Input records -
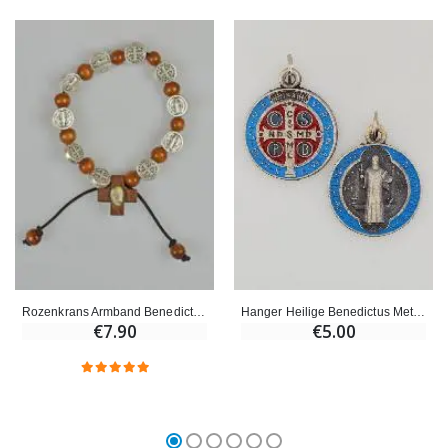
Rozenkrans Armband Benedictus - Medaille Heilige Benedictus
Hanger Heilige Benedictus Metaal Kleurig - 21mm
€7.90
€5.00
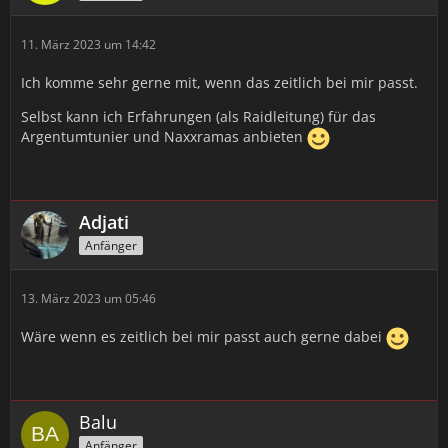
11. März 2023 um 14:42
Ich komme sehr gerne mit, wenn das zeitlich bei mir passt.
Selbst kann ich Erfahrungen (als Raidleitung) für das
Argentumtunier und Naxxramas anbieten
Adjati
Anfänger
13. März 2023 um 05:46
Wäre wenn es zeitlich bei mir passt auch gerne dabei
Balu
Anfänger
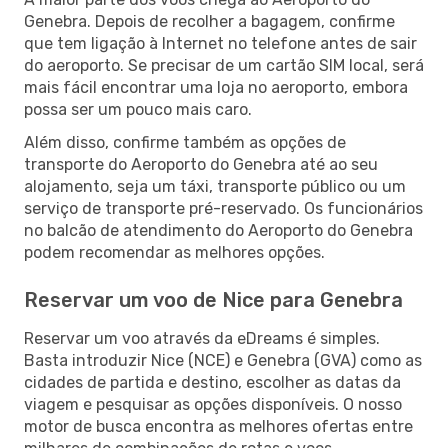
Genebra. Depois de recolher a bagagem, confirme
que tem ligação à Internet no telefone antes de sair
do aeroporto. Se precisar de um cartão SIM local, será
mais fácil encontrar uma loja no aeroporto, embora
possa ser um pouco mais caro.
Além disso, confirme também as opções de
transporte do Aeroporto do Genebra até ao seu
alojamento, seja um táxi, transporte público ou um
serviço de transporte pré-reservado. Os funcionários
no balcão de atendimento do Aeroporto do Genebra
podem recomendar as melhores opções.
Reservar um voo de Nice para Genebra
Reservar um voo através da eDreams é simples.
Basta introduzir Nice (NCE) e Genebra (GVA) como as
cidades de partida e destino, escolher as datas da
viagem e pesquisar as opções disponíveis. O nosso
motor de busca encontra as melhores ofertas entre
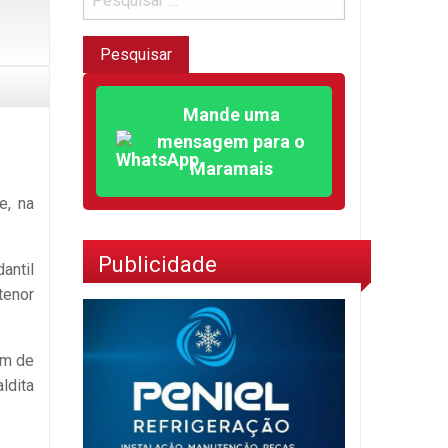
Mande uma
mensagem para o
Maramais
e, na
Publicidade
antil
tenor
ém de
ldita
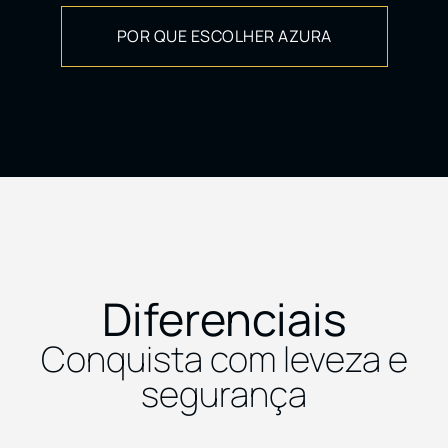
POR QUE ESCOLHER AZURA
Diferenciais
Conquista com leveza e
segurança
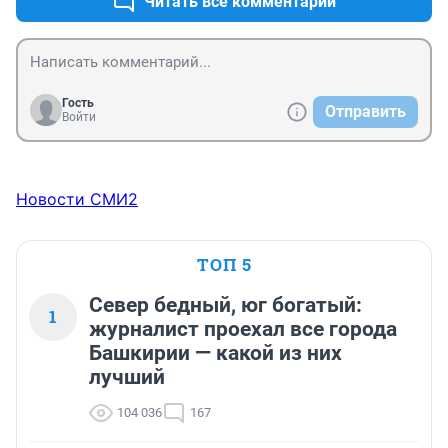
Читать все комментарии
Гость
Отправить
Войти
Новости СМИ2
ТОП 5
Север бедный, юг богатый:
1
журналист проехал все города
Башкирии — какой из них
лучший
104 036
167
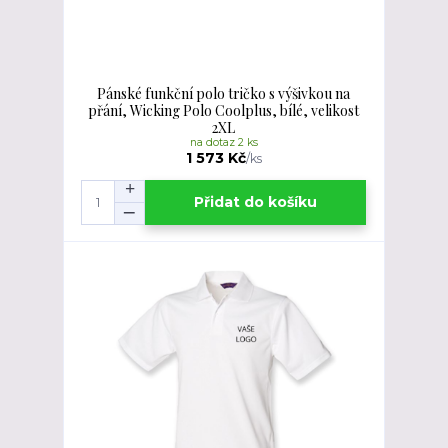
Pánské funkční polo tričko s výšivkou na
přání, Wicking Polo Coolplus, bílé, velikost
2XL
na dotaz 2 ks
1 573 Kč
/
ks
Přidat do košíku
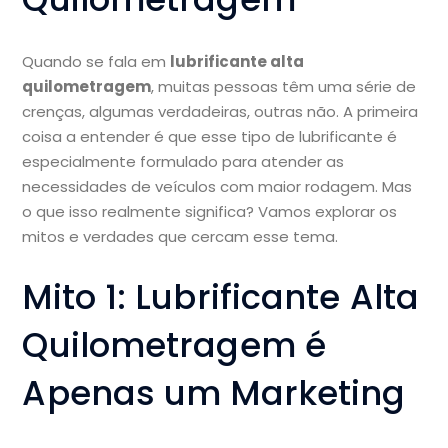
Quando se fala em
lubrificante alta
quilometragem
, muitas pessoas têm uma série de
crenças, algumas verdadeiras, outras não. A primeira
coisa a entender é que esse tipo de lubrificante é
especialmente formulado para atender as
necessidades de veículos com maior rodagem. Mas
o que isso realmente significa? Vamos explorar os
mitos e verdades que cercam esse tema.
Mito 1: Lubrificante Alta
Quilometragem é
Apenas um Marketing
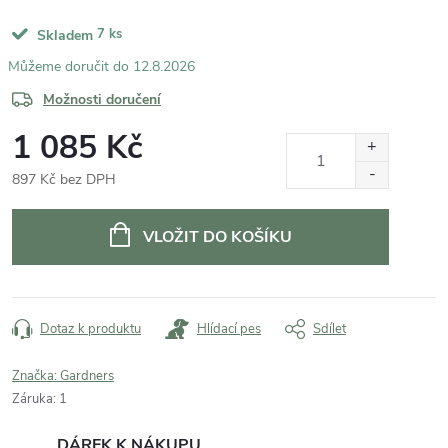
7 ks
Skladem
12.8.2026
Možnosti doručení
1 085 Kč
897 Kč bez DPH
Měrná
cena:
VLOŽIT DO KOŠÍKU
Dotaz k produktu
Hlídací pes
Sdílet
Značka:
Gardners
Záruka
:
1
DÁREK K NÁKUPU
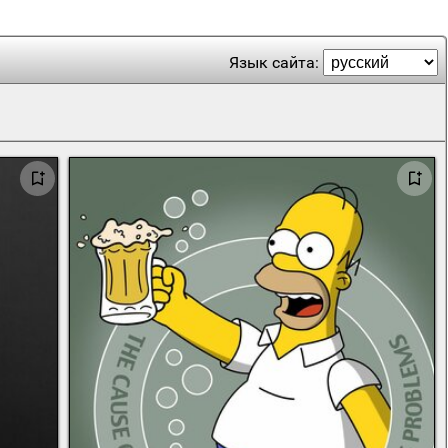
Язык сайта:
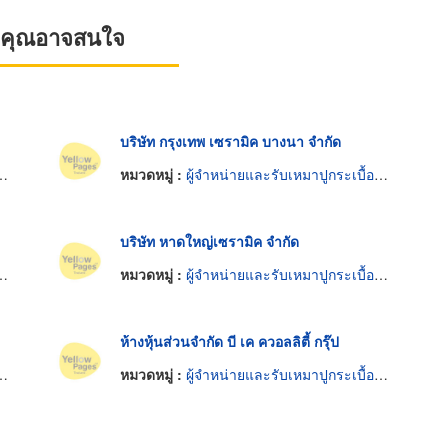
ที่คุณอาจสนใจ
บริษัท กรุงเทพ เซรามิค บางนา จำกัด
หมวดหมู่ :
ผู้จำหน่ายและรับเหมาปูกระเบื้องเซรามิก
บริษัท หาดใหญ่เซรามิค จำกัด
หมวดหมู่ :
ผู้จำหน่ายและรับเหมาปูกระเบื้องเซรามิก
ห้างหุ้นส่วนจำกัด บี เค ควอลลิตี้ กรุ๊ป
หมวดหมู่ :
ผู้จำหน่ายและรับเหมาปูกระเบื้องเซรามิก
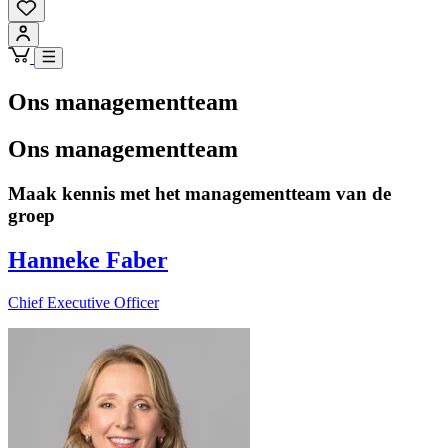
Ons managementteam
Ons managementteam
Maak kennis met het managementteam van de
groep
Hanneke Faber
Chief Executive Officer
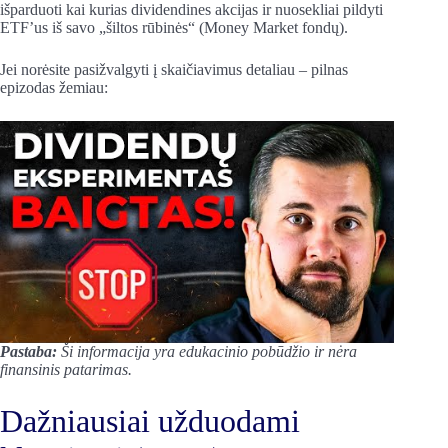
išparduoti kai kurias dividendines akcijas ir nuosekliai pildyti
ETF’us iš savo „šiltos rūbinės“ (Money Market fondų).
Jei norėsite pasižvalgyti į skaičiavimus detaliau – pilnas
epizodas žemiau:
Pastaba:
Ši informacija yra edukacinio pobūdžio ir nėra
finansinis patarimas.
Dažniausiai užduodami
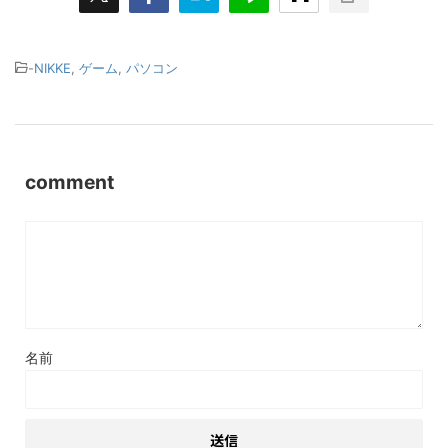
-
NIKKE
,
ゲーム
,
パソコン
comment
名前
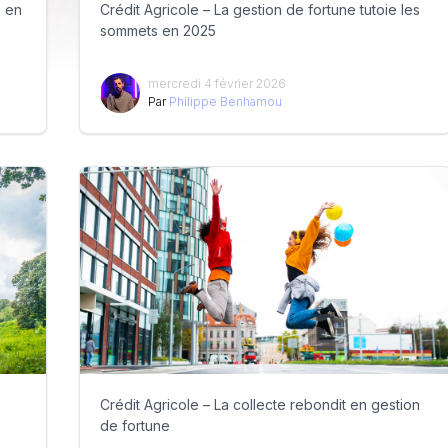
e en
Crédit Agricole – La gestion de fortune tutoie les
sommets en 2025
mercredi 4 février 2026
Par
Philippe Benhamou
Crédit Agricole – La collecte rebondit en gestion
de fortune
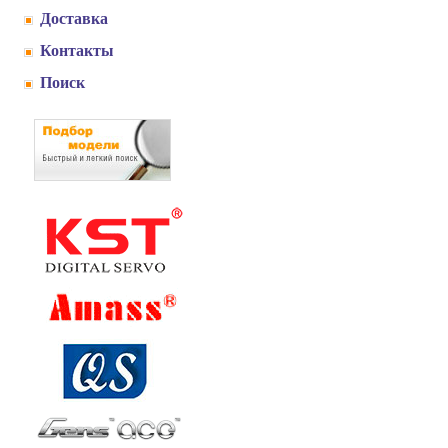
Доставка
Контакты
Поиск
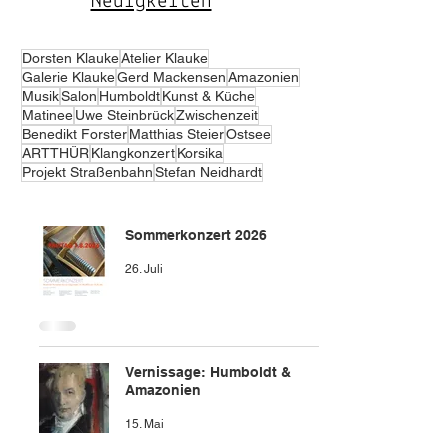
Neuigkeiten
Dorsten Klauke
Atelier Klauke
Galerie Klauke
Gerd Mackensen
Amazonien
Musik
Salon
Humboldt
Kunst & Küche
Matinee
Uwe Steinbrück
Zwischenzeit
Benedikt Forster
Matthias Steier
Ostsee
ARTTHÜR
Klangkonzert
Korsika
Projekt Straßenbahn
Stefan Neidhardt
Sommerkonzert 2026
26. Juli
Vernissage: Humboldt &
Amazonien
15. Mai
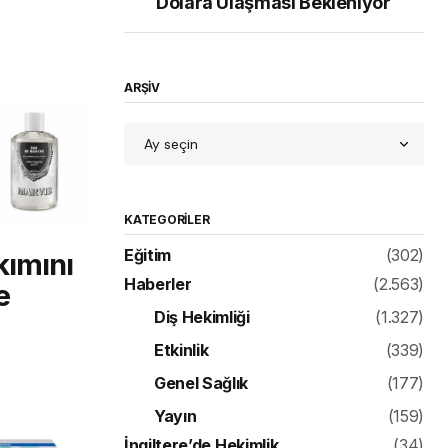
Dolara Ulaşması Bekleniyor
ARŞİV
KATEGORILER
Eğitim
(302)
kımını
Haberler
(2.563)
e
Diş Hekimliği
(1.327)
Etkinlik
(339)
Genel Sağlık
(177)
Yayın
(159)
İngiltere’de Hekimlik
(34)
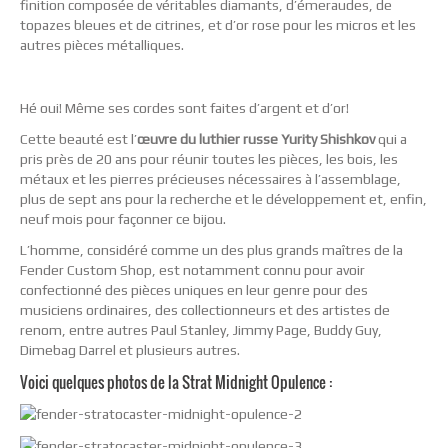
finition composée de véritables diamants, d’émeraudes, de
topazes bleues et de citrines, et d’or rose pour les micros et les
autres pièces métalliques.
Hé oui! Même ses cordes sont faites d’argent et d’or!
Cette beauté est l’
œuvre du luthier russe Yurity Shishkov
qui a
pris près de 20 ans pour réunir toutes les pièces, les bois, les
métaux et les pierres précieuses nécessaires à l’assemblage,
plus de sept ans pour la recherche et le développement et, enfin,
neuf mois pour façonner ce bijou.
L’homme, considéré comme un des plus grands maîtres de la
Fender Custom Shop, est notamment connu pour avoir
confectionné des pièces uniques en leur genre pour des
musiciens ordinaires, des collectionneurs et des artistes de
renom, entre autres Paul Stanley, Jimmy Page, Buddy Guy,
Dimebag Darrel et plusieurs autres.
Voici quelques photos de la Strat Midnight Opulence :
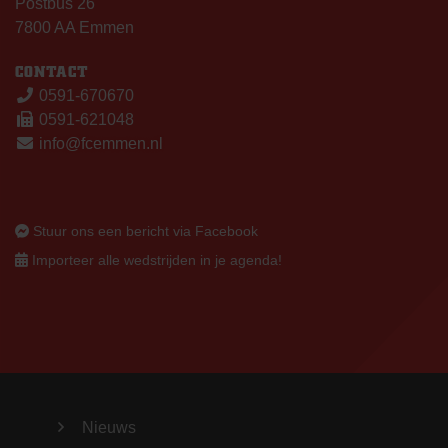
Postbus 26
7800 AA Emmen
CONTACT
0591-670670
0591-621048
info@fcemmen.nl
Stuur ons een bericht via Facebook
Importeer alle wedstrijden in je agenda!
Nieuws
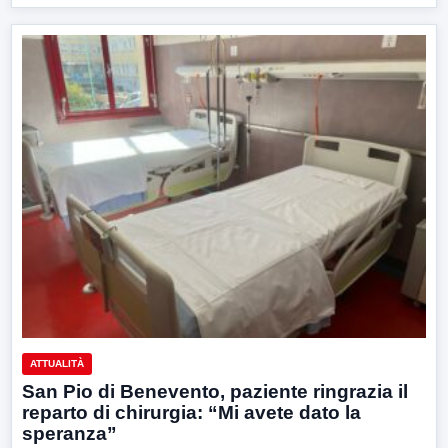
ATTUALITÀ
San Pio di Benevento, paziente ringrazia il
reparto di chirurgia: “Mi avete dato la
speranza”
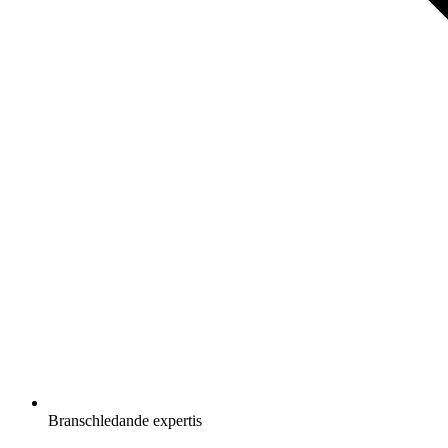
Branschledande expertis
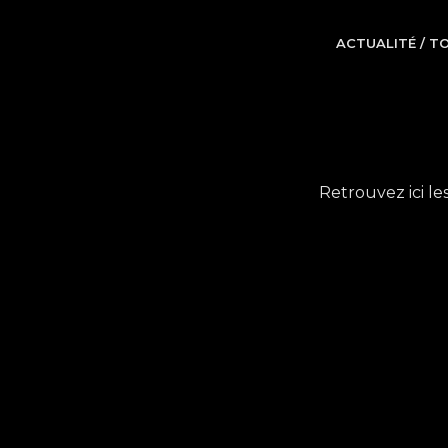
ACTUALITÉ / T
Retrouvez ici les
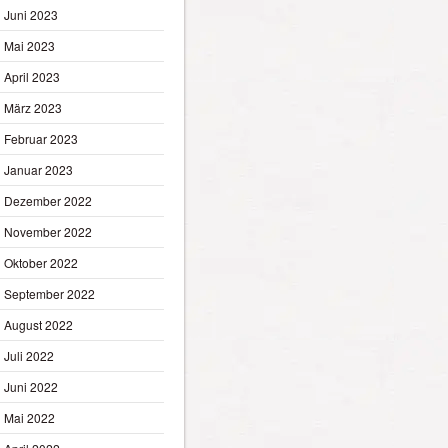
Juni 2023
Mai 2023
April 2023
März 2023
Februar 2023
Januar 2023
Dezember 2022
November 2022
Oktober 2022
September 2022
August 2022
Juli 2022
Juni 2022
Mai 2022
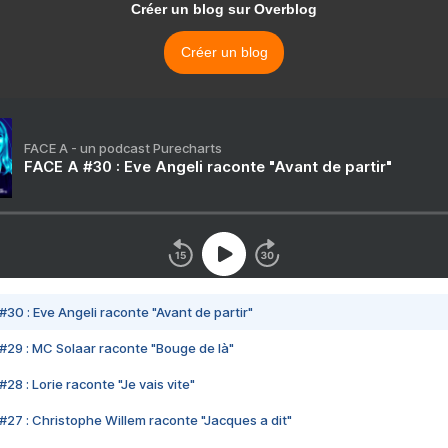
Créer un blog sur Overblog
Créer un blog
FACE A - un podcast Purecharts
FACE A #30 : Eve Angeli raconte "Avant de partir"
#30 : Eve Angeli raconte "Avant de partir"
#29 : MC Solaar raconte "Bouge de là"
28 : Lorie raconte "Je vais vite"
#27 : Christophe Willem raconte "Jacques a dit"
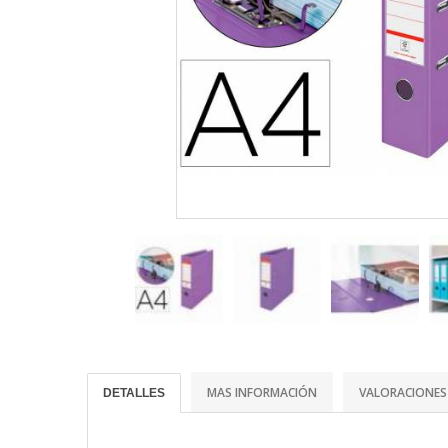
MAS INFORMACIÓN
VALORACIONES
DETALLES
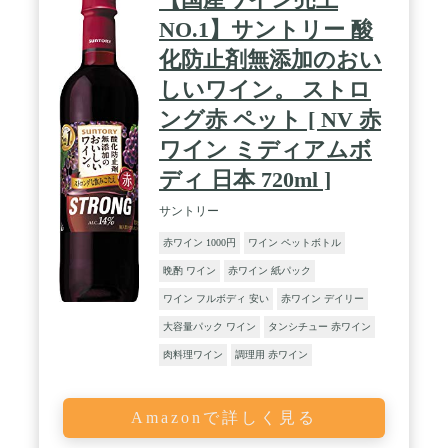
NO.1】サントリー 酸
化防止剤無添加のおい
しいワイン。 ストロ
ング赤 ペット [ NV 赤
ワイン ミディアムボ
ディ 日本 720ml ]
サントリー
赤ワイン 1000円
ワイン ペットボトル
晩酌 ワイン
赤ワイン 紙パック
ワイン フルボディ 安い
赤ワイン デイリー
大容量パック ワイン
タンシチュー 赤ワイン
肉料理ワイン
調理用 赤ワイン
Amazonで詳しく見る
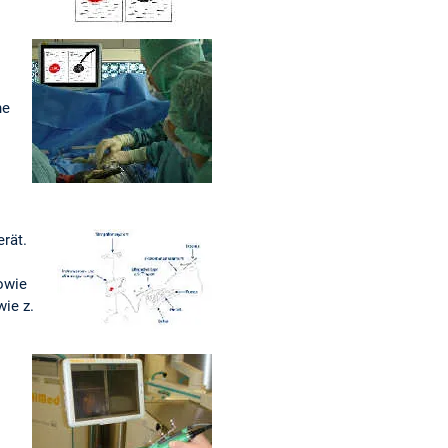
he
rät.
sowie
ie z.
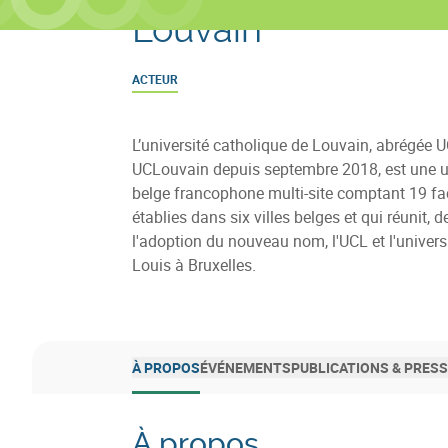
Louvain
ACTEUR
L’université catholique de Louvain, abrégée 
UCLouvain depuis septembre 2018, est une u
belge francophone multi-site comptant 19 fa
établies dans six villes belges et qui réunit, 
l'adoption du nouveau nom, l'UCL et l'universi
Louis à Bruxelles.
À PROPOS
ÉVÉNEMENTS
PUBLICATIONS & PRES
À propos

Requirement -
Read the entries and pick out all lines that include the word "赤ワイン".

Answer section -
赤ワイン 1000円
赤ワイン 紙パック
赤ワイン デイリー
タンシチュー 赤ワイン
調理用 赤ワイン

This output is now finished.